今さら聞けないお中元の常識
お中元とは
お中元は、中国三大宗教・「道教」の祭日「三元(上元・中元・下元)」のなかの、「中元」に由来します。中元は旧暦で7月15日にあたり、罪を償うため火をたき、神に祈る行事として位置づけられていました。仏教が日本へ伝わると、「中元」は先祖供養をする「お盆」の行事と一体化して独自の文化になりました。先祖を敬う気持ちから、お世話になった人に感謝の気持ちを表す贈り物をする風習へ変化していったといわれています。
お中元を贈る時期
地方によって異なりますが、7月上旬~15日を目安に贈るのが一般的です。ここ数年の傾向として、6月下旬ごろから贈ることもあるようです。
もし、やむを得ず7月15日以降に贈る場合は、「暑中御見舞」あるいは「暑中御伺い」、8月の立秋以降は「残暑御見舞」または「残暑御伺い」として贈りましょう。
何を贈ればいいの?
お中元に贈る品物の相場は、3000円~5000円前後です。品物を選ぶときには、家族構成や贈る相手の嗜好、季節柄などを考慮するといいでしょう。たとえば、子どもの多い家庭であればお菓子やジュースの詰め合わせ、お酒が好きな方であればビールのセット、季節に配慮して夏の暑さを和らげる冷たい羊羹や果物などがおすすめです。ほかの方と品物が被るのが気になる場合は、地元の名産品などを選ぶとよいでしょう。
もしも送り先の家族構成や好みがわからない場合は、洗濯用洗剤など日用品のセットなどが無難でしょう。いずれにしても相手のことを考えて、喜んでもらえそうな品を選ぶことがポイントです。
お中元の贈り方
本来は相手の家を訪問して直接渡すのが礼儀ですが、ライフスタイルの変化にともない、現在は宅配便で贈るケースがほとんどです。その際は、品物が届くタイミングで送り状を別送、もしくは品物に同封すると好印象です。送り状には、普段お世話になっていることへの感謝の気持ちを添えるのがマナー。別送の場合には、感謝の言葉以外にも、ギフトを贈った旨を記しておきましょう。

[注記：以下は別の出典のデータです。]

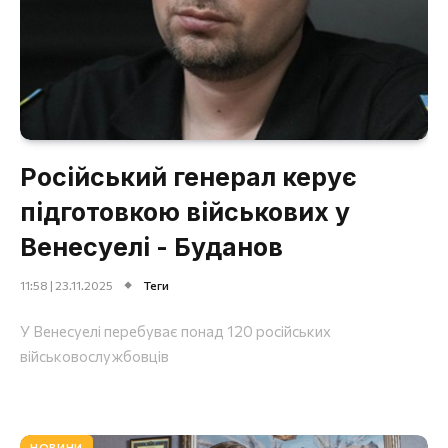
Російський генерал керує
підготовкою військових у
Венесуелі - Буданов
11:58 | 23.11.2025
Теги
У Венесуелі перебуває понад 120 російських
військовослужбовців
НОВИНИ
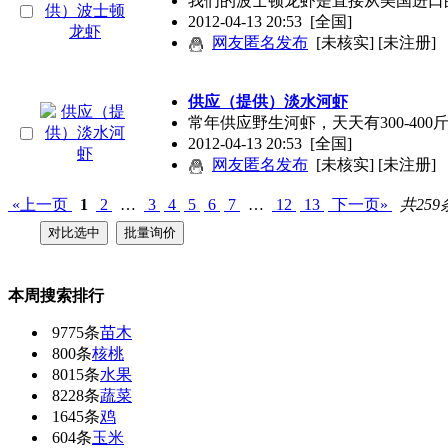
我们的波士顿龙虾是直接从美国进口的野生
2012-04-13 20:53
[全国]
网友匿名发布
[未核实] [未注册]
供应（提供）淡水河虾
常年供应野生河虾，天天有300-400
2012-04-13 20:53
[全国]
网友匿名发布
[未核实] [未注册]
«上一页
1
2
…
3
4
5
6
7
…
12
13
下一页»
共259
本周搜索排行
9775条
苗木
800条
核桃
8015条
水果
8228条
蔬菜
1645条
鸡
604条
玉米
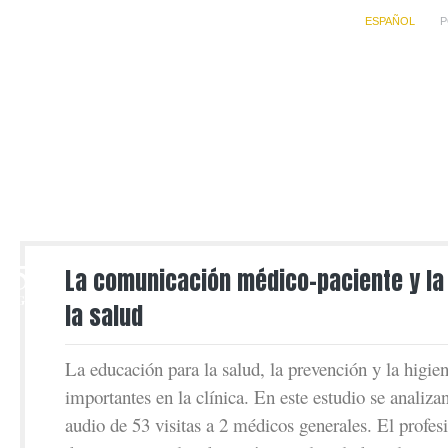
ESPAÑOL
P
5
La comunicación médico-paciente y la
AGO
la salud
La educación para la salud, la prevención y la higie
importantes en la clínica. En este estudio se analizan
audio de 53 visitas a 2 médicos generales. El profe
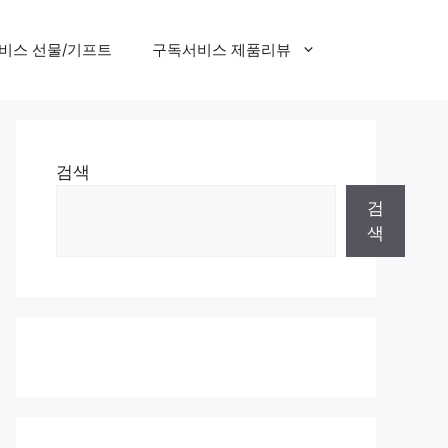
비스 선물/기프트
구독서비스 제품리뷰
검색
검
색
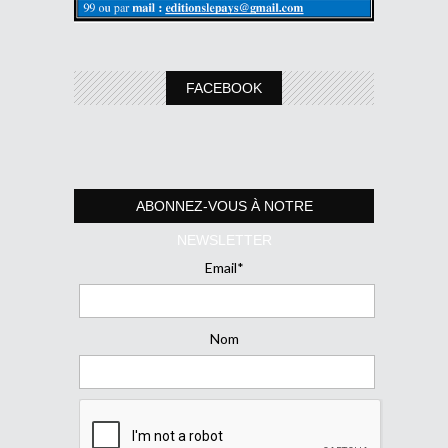
FACEBOOK
ABONNEZ-VOUS À NOTRE
NEWSLETTER
Email*
Nom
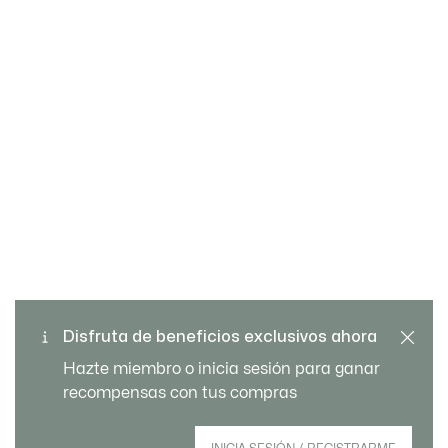
Cambios y devoluciones
Pago seguro
gratuitos
Envío Estándar - Gratuito a
Disfruta de beneficios exclusivos ahora
Atención al cliente
partir de 99 €
Hazte miembro o inicia sesión para ganar
recompensas con tus compras
Regístrate para crear tu cuenta, convertirte en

また、お中元は祝い事ではなく、日ごろの感謝の気持ちを伝える行事のため、基本的には相手が喪中でも贈り物をして問題ないとされています。ただし、不幸があったばかりで四十九日も過ぎていないといった場合は、配慮がなく失礼に当たるので避けましょう。
お中元をいただく機会は年々減ってきているぶん、送られてくると嬉しいものですよね。この機会に、お世話になった方に心を込めて贈りましょう。